__Dataset content__:
• • •

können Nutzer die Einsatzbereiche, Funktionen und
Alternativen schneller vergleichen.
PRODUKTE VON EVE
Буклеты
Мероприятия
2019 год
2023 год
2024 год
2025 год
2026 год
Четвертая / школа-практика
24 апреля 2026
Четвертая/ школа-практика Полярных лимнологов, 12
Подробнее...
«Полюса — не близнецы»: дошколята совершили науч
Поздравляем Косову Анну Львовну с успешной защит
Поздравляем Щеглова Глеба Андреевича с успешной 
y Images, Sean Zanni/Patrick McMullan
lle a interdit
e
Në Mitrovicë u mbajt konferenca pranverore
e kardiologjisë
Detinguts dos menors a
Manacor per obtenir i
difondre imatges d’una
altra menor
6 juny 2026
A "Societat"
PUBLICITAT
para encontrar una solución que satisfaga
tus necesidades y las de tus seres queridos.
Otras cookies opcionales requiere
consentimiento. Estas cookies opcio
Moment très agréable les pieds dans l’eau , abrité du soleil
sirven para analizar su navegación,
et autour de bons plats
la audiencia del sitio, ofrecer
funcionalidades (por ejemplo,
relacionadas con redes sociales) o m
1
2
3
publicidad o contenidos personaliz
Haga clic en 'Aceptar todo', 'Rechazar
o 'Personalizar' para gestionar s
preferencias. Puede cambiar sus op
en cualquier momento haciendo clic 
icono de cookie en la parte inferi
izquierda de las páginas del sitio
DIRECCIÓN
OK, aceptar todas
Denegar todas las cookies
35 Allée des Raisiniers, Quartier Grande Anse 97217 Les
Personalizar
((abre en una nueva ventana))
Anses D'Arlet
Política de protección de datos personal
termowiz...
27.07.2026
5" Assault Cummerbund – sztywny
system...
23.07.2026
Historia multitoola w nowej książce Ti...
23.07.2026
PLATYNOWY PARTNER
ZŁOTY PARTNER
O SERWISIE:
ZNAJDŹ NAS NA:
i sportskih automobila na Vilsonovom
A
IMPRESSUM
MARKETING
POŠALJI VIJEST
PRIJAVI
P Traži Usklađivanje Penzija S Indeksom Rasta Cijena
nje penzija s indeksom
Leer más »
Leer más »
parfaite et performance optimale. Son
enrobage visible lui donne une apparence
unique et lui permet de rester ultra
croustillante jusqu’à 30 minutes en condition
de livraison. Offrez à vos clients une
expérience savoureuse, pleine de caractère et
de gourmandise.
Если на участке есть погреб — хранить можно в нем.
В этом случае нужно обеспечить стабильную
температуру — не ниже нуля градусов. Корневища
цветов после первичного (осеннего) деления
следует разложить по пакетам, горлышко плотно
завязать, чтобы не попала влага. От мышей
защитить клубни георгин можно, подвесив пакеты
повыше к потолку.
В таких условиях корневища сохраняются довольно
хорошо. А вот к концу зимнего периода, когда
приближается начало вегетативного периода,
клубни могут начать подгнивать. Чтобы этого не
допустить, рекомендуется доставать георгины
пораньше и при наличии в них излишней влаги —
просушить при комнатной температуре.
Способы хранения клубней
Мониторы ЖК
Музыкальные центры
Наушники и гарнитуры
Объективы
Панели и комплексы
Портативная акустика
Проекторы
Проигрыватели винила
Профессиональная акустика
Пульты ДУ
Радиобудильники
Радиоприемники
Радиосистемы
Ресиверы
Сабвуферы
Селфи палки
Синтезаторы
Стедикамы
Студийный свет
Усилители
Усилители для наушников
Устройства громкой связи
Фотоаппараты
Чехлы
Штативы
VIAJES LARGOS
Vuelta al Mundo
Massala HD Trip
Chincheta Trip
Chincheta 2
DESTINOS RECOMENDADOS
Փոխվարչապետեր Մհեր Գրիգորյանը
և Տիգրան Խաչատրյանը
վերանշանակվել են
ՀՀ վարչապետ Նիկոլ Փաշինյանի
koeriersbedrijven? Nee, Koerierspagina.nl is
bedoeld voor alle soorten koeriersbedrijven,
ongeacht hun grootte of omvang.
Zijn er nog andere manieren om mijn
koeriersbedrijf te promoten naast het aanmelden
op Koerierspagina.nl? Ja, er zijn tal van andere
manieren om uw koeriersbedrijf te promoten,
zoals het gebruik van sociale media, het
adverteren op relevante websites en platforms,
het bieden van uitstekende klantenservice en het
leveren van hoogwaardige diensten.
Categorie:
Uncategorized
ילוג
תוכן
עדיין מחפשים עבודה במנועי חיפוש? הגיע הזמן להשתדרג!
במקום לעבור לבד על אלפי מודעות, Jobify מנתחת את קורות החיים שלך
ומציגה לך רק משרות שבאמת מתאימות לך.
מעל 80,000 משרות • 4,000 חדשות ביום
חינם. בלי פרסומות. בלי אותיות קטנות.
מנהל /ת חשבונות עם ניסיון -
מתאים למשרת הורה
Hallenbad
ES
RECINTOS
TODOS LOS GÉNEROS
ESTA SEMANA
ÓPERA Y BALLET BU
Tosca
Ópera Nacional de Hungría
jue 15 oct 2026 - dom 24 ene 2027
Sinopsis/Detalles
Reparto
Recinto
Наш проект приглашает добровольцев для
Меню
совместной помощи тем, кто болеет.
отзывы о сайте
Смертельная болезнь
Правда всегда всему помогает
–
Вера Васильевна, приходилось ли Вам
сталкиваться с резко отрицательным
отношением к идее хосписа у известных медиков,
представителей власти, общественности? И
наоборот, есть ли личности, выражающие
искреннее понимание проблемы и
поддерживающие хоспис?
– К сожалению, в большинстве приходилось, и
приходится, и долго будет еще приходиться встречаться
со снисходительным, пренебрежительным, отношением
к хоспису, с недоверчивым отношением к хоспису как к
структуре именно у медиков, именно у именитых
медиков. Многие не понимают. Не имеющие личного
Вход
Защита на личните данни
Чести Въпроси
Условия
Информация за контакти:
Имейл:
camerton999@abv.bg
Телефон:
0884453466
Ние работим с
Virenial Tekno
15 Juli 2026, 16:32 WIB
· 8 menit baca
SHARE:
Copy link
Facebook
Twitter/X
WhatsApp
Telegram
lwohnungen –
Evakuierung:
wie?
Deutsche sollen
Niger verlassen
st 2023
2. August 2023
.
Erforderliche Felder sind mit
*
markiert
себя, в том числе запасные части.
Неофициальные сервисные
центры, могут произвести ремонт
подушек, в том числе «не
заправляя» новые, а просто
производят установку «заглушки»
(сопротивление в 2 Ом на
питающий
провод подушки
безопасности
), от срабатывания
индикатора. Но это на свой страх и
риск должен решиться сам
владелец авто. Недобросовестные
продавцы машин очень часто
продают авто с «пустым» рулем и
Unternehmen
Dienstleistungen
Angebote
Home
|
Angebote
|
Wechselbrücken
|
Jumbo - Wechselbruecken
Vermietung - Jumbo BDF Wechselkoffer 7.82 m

• • •

__Work request__: This exercise asks for every line of the records to be repeated exactly.

__Reply to the exercise__:
können Nutzer die Einsatzbereiche, Funktionen und
Alternativen schneller vergleichen.
PRODUKTE VON EVE
Буклеты
Мероприятия
2019 год
2023 год
2024 год
2025 год
2026 год
Четвертая / школа-практика
24 апреля 2026
Четвертая/ школа-практика Полярных лимнологов, 12
Подробнее...
«Полюса — не близнецы»: дошколята совершили науч
Поздравляем Косову Анну Львовну с успешной защит
Поздравляем Щеглова Глеба Андреевича с успешной 
y Images, Sean Zanni/Patrick McMullan
lle a interdit
e
Në Mitrovicë u mbajt konferenca pranverore
e kardiologjisë
Detinguts dos menors a
Manacor per obtenir i
difondre imatges d’una
altra menor
6 juny 2026
A "Societat"
PUBLICITAT
para encontrar una solución que satisfaga
tus necesidades y las de tus seres queridos.
Otras cookies opcionales requiere
consentimiento. Estas cookies opcio
Moment très agréable les pieds dans l’eau , abrité du soleil
sirven para analizar su navegación,
et autour de bons plats
la audiencia del sitio, ofrecer
funcionalidades (por ejemplo,
relacionadas con redes sociales) o m
1
2
3
publicidad o contenidos personaliz
Haga clic en 'Aceptar todo', 'Rechazar
o 'Personalizar' para gestionar s
preferencias. Puede cambiar sus op
en cualquier momento haciendo clic 
icono de cookie en la parte inferi
izquierda de las páginas del sitio
DIRECCIÓN
OK, aceptar todas
Denegar todas las cookies
35 Allée des Raisiniers, Quartier Grande Anse 97217 Les
Personalizar
((abre en una nueva ventana))
Anses D'Arlet
Política de protección de datos personal
termowiz...
27.07.2026
5" Assault Cummerbund – sztywny
system...
23.07.2026
Historia multitoola w nowej książce Ti...
23.07.2026
PLATYNOWY PARTNER
ZŁOTY PARTNER
O SERWISIE:
ZNAJDŹ NAS NA:
i sportskih automobila na Vilsonovom
A
IMPRESSUM
MARKETING
POŠALJI VIJEST
PRIJAVI
P Traži Usklađivanje Penzija S Indeksom Rasta Cijena
nje penzija s indeksom
Leer más »
Leer más »
parfaite et performance optimale. Son
enrobage visible lui donne une apparence
unique et lui permet de rester ultra
croustillante jusqu’à 30 minutes en condition
de livraison. Offrez à vos clients une
expérience savoureuse, pleine de caractère et
de gourmandise.
Если на участке есть погреб — хранить можно в нем.
В этом случае нужно обеспечить стабильную
температуру — не ниже нуля градусов. Корневища
цветов после первичного (осеннего) деления
следует разложить по пакетам, горлышко плотно
завязать, чтобы не попала влага. От мышей
защитить клубни георгин можно, подвесив пакеты
повыше к потолку.
В таких условиях корневища сохраняются довольно
хорошо. А вот к концу зимнего периода, когда
приближается начало вегетативного периода,
клубни могут начать подгнивать. Чтобы этого не
допустить, рекомендуется доставать георгины
пораньше и при наличии в них излишней влаги —
просушить при комнатной температуре.
Способы хранения клубней
Мониторы ЖК
Музыкальные центры
Наушники и гарнитуры
Объективы
Панели и комплексы
Портативная акустика
Проекторы
Проигрыватели винила
Профессиональная акустика
Пульты ДУ
Радиобудильники
Радиоприемники
Радиосистемы
Ресиверы
Сабвуферы
Селфи палки
Синтезаторы
Стедикамы
Студийный свет
Усилители
Усилители для наушников
Устройства громкой связи
Фотоаппараты
Чехлы
Штативы
VIAJES LARGOS
Vuelta al Mundo
Massala HD Trip
Chincheta Trip
Chincheta 2
DESTINOS RECOMENDADOS
Փոխվարչապետեր Մհեր Գրիգորյանը
և Տիգրան Խաչատրյանը
վերանշանակվել են
ՀՀ վարչապետ Նիկոլ Փաշինյանի
koeriersbedrijven? Nee, Koerierspagina.nl is
bedoeld voor alle soorten koeriersbedrijven,
ongeacht hun grootte of omvang.
Zijn er nog andere manieren om mijn
koeriersbedrijf te promoten naast het aanmelden
op Koerierspagina.nl? Ja, er zijn tal van andere
manieren om uw koeriersbedrijf te promoten,
zoals het gebruik van sociale media, het
adverteren op relevante websites en platforms,
het bieden van uitstekende klantenservice en het
leveren van hoogwaardige diensten.
Categorie:
Uncategorized
ילוג
תוכן
עדיין מחפשים עבודה במנועי חיפוש? הגיע הזמן להשתדרג!
במקום לעבור לבד על אלפי מודעות, Jobify מנתחת את קורות החיים שלך
ומציגה לך רק משרות שבאמת מתאימות לך.
מעל 80,000 משרות • 4,000 חדשות ביום
חינם. בלי פרסומות. בלי אותיות קטנות.
מנהל /ת חשבונות עם ניסיון -
מתאים למשרת הורה
Hallenbad
ES
RECINTOS
TODOS LOS GÉNEROS
ESTA SEMANA
ÓPERA Y BALLET BU
Tosca
Ópera Nacional de Hungría
jue 15 oct 2026 - dom 24 ene 2027
Sinopsis/Detalles
Reparto
Recinto
Наш проект приглашает добровольцев для
Меню
совместной помощи тем, кто болеет.
отзывы о сайте
Смертельная болезнь
Правда всегда всему помогает
–
Вера Васильевна, приходилось ли Вам
сталкиваться с резко отрицательным
отношением к идее хосписа у известных медиков,
представителей власти, общественности? И
наоборот, есть ли личности, выражающие
искреннее понимание проблемы и
поддерживающие хоспис?
– К сожалению, в большинстве приходилось, и
приходится, и долго будет еще приходиться встречаться
со снисходительным, пренебрежительным, отношением
к хоспису, с недоверчивым отношением к хоспису как к
структуре именно у медиков, именно у именитых
медиков. Многие не понимают. Не имеющие личного
Вход
Защита на личните данни
Чести Въпроси
Условия
Информация за контакти:
Имейл:
camerton999@abv.bg
Телефон:
0884453466
Ние работим с
Virenial Tekno
15 Juli 2026, 16:32 WIB
· 8 menit baca
SHARE:
Copy link
Facebook
Twitter/X
WhatsApp
Telegram
lwohnungen –
Evakuierung:
wie?
Deutsche sollen
Niger verlassen
st 2023
2. August 2023
.
Erforderliche Felder sind mit
*
markiert
себя, в том числе запасные части.
Неофициальные сервисные
центры, могут произвести ремонт
подушек, в том числе «не
заправляя» новые, а просто
производят установку «заглушки»
(сопротивление в 2 Ом на
питающий
провод подушки
безопасности
), от срабатывания
индикатора. Но это на свой страх и
риск должен решиться сам
владелец авто. Недобросовестные
продавцы машин очень часто
продают авто с «пустым» рулем и
Unternehmen
Dienstleistungen
Angebote
Home
|
Angebote
|
Wechselbrücken
|
Jumbo - Wechselbruecken
Vermietung - Jumbo BDF Wechselkoffer 7.82 m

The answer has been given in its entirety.